Algunas estudiosas introdujeron el término gender como una concepción eurística, donde gender se utiliza para visibilizar la presencia de un pensamiento de mujeres en áreas de investigación que, hasta cierto momento histórico, se consideraron neutras, como por ejemplo la historia. Me refiero acá al famoso ensayo de Joan Scott, “Género, una categoría útil de análisis histórico”. Incluso en la ciencia se usó la misma palabra, gender, para mostrar, en clave feminista, la diferencia de las investigaciones realizadas por las mujeres en los laboratorios. En este sentido es importante el trabajo de Evelyn Fox Keller “Sobre el género y la ciencia”. Estas pensadoras quisieron mostrar cómo era posible relatar de nuevo la historia y el modo de hacer ciencia, buscar otros documentos, otras fuentes diferentes de las masculinas falsamente neutras, y mostraron que las mujeres estuvieron presentes y aportaron un saber en sintonía con su propia experiencia. De parte de las historiadoras, de las filósofas de la ciencia, de las teólogas, etc., el género (gender, para estas estudiosas) se usa como una categoría eurística que compromete la subjetividad de quien la emplea. Los dos trabajos que cité son, en este sentido, emblemáticos.
Quienes introdujeron esta categoría para visibilizar la presencia de las mujeres y su fértil modo de estar en disciplinas como la historia, la ciencia, la teología, etc., la propusieron y lo hicieron, en el plano teórico, en relación con un compromiso subjetivo que consideraron indispensable. En otras palabras: hay que entrar en la disciplina en tanto mujer que realiza esta precisa y específica investigación, mostrando cómo todo eso la toca y la transforma. Precisamente esta dimensión eurística subjetiva muestra la diferencia respecto al uso de la categoría gender (o género), que hoy se emplea descriptivamente, en particular en las ciencias sociales, adonde se la considera como un instrumento conceptual objetivo.
En cierto sentido, la investigación en las ciencias sociales y, más en general, en las ciencias humanas, que utiliza gender (o género) de modo objetivo, recae en los estereotipos más inmediatos y acríticos acerca de las palabras “mujer” y “hombre”, porque no problematiza la categoría lingüística que usa. “Mujer” y “hombre” se emplean, en efecto, simplemente para categorizar datos que tienen que ver con la diferencia entre mujeres y hombres en diversos campos de investigación disciplinaria: sobre todo en las investigaciones de sociología empírica, pero también pienso en las de la medicina. En particular, en la medicina “de género”, que justamente en estos días siempre está más presente; por ejemplo, género se utiliza en la pandemia para diferenciar objetivamente la respuesta inmunitaria de las mujeres en comparación con la de los hombres.
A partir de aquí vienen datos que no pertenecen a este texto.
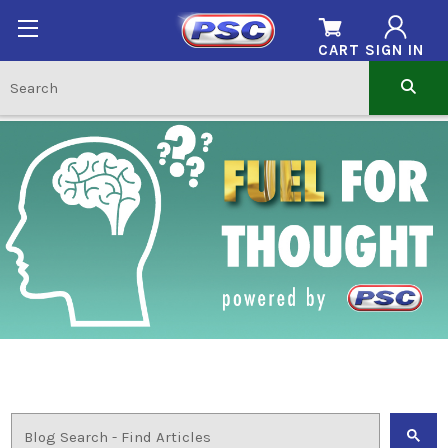
CART
SIGN IN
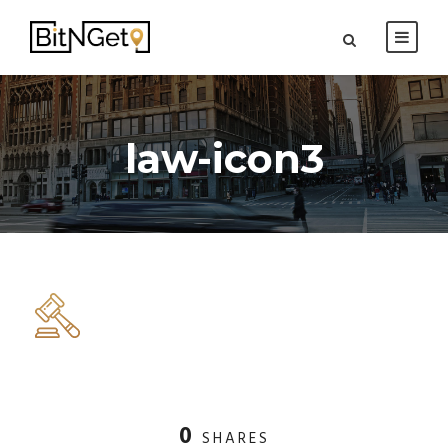
law-icon3
0
SHARES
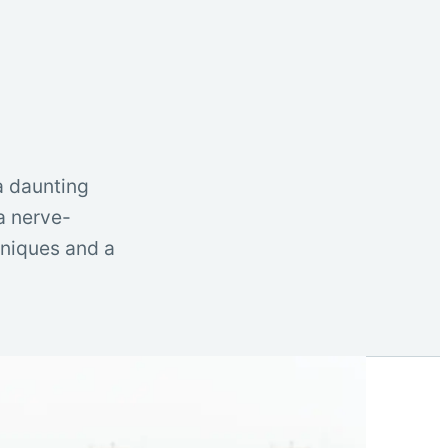
a daunting
 a nerve-
hniques and a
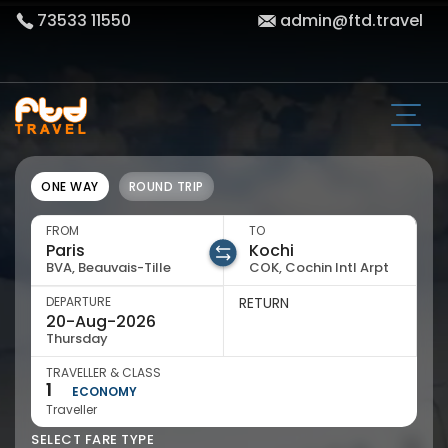
73533 11550
admin@ftd.travel
ONE WAY
ROUND TRIP
FROM
TO
BVA, Beauvais-Tille
COK, Cochin Intl Arpt
DEPARTURE
RETURN
Thursday
TRAVELLER & CLASS
1
ECONOMY
Traveller
SELECT FARE TYPE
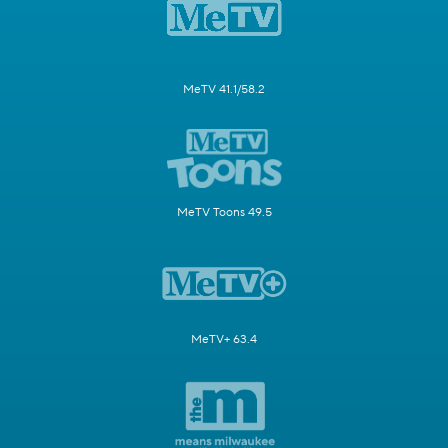
MeTV 41.1/58.2
MeTV Toons 49.5
MeTV+ 63.4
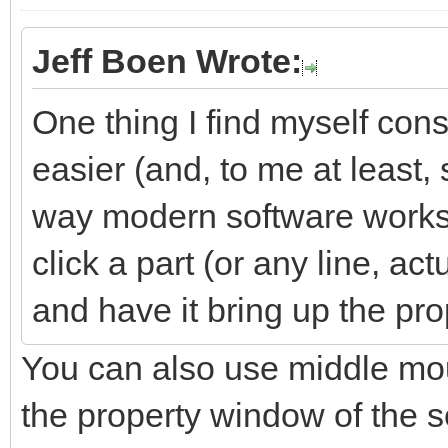
Jeff Boen Wrote:
One thing I find myself cons
easier (and, to me at least,
way modern software works)
click a part (or any line, ac
and have it bring up the prop
You can also use middle mou
the property window of the s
En esta última acepción, el término género (gender) se usa para calificar investigaciones académicas que requieren la objetividad de la investigación empírica, y que pueden ser realizadas indiferentemente por mujeres y o por varones, pues se trata de recoger datos sobre comportamientos o especificidades de hombres o mujeres, sin que esto implique un compromiso subjetivo sexuado. Esto indica que, en estos estudios, “género” se volvió una categoría completamente neutra.
Las disciplinas humanísticas como la sociología, la psicología, etc., tienen un acopio de investigaciones de este tipo. Esto ocurre además porque los financiamientos europeos a las investigaciones universitarias privilegian las cuestiones de género, pero el término se tomó de la cultura anglosajona y trae consigo las distorsiones objetivantes que acabo de describir. No hay nada malo en estas investigaciones, salvo que son neutras; desaparece completamente el valor eurístico sexuado que implica un compromiso subjetivo personal, ese que sí está presente en la propuesta teórica de Joan Scott o de Evelyn Fox Keller.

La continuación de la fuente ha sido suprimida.